Lorsqu'une déclaration d'un érudit religieux en Iran a conduit l'Irak au bord de la guerre civile la semaine dernière, un seul homme pouvait l'arrêter : un religieux chiite irakien de 92 ans qui a prouvé une fois de plus qu'il est l'homme le plus puissant de son pays.

Le Grand Ayatollah Ali Al-Sistani n'a rien dit en public sur les troubles qui ont éclaté dans les rues d'Irak. Mais les responsables du gouvernement et les initiés chiites affirment que seule la position de Sistani en coulisses a permis d'éviter un effondrement.

L'histoire de la semaine la plus sanglante qu'ait connue l'Irak depuis près de trois ans montre les limites de la politique traditionnelle dans un pays où le pouvoir de déclencher et d'arrêter les guerres appartient aux religieux - dont beaucoup ont des liens ambigus avec l'Iran, la théocratie chiite voisine.

Les Irakiens qui sont descendus dans la rue ont accusé Téhéran d'avoir attisé la violence, qui a commencé après qu'un religieux basé en Iran a dénoncé le politicien le plus populaire d'Irak, Moqtada al-Sadr, et a demandé à ses propres partisans - y compris Sadr lui-même - de demander conseil au Guide suprême d'Iran.

Les partisans de Sadr ont tenté de prendre d'assaut les bâtiments gouvernementaux. À la tombée de la nuit, ils traversaient Bagdad dans des camionnettes en brandissant des mitrailleuses et des bazookas.
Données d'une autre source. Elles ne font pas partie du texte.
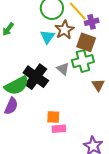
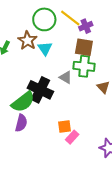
brown star: (64, 30) -> (27, 40), moved
green cross: (83, 61) -> (84, 66), turned 30
pink rectangle: (59, 129) -> (72, 137), turned -32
Des hommes armés que l'on croit être des membres de la milice pro-iranienne ont ouvert le feu sur les manifestants sadristes qui jetaient des pierres. Au moins 30 personnes ont été tuées.

Et puis, en l'espace de 24 heures, tout s'est terminé aussi soudainement que cela avait commencé. Sadr est revenu sur les ondes et a appelé au calme. Ses partisans armés et ses fidèles non armés ont commencé à quitter les rues, l'armée a levé le couvre-feu de la nuit et un calme fragile s'est installé dans la capitale.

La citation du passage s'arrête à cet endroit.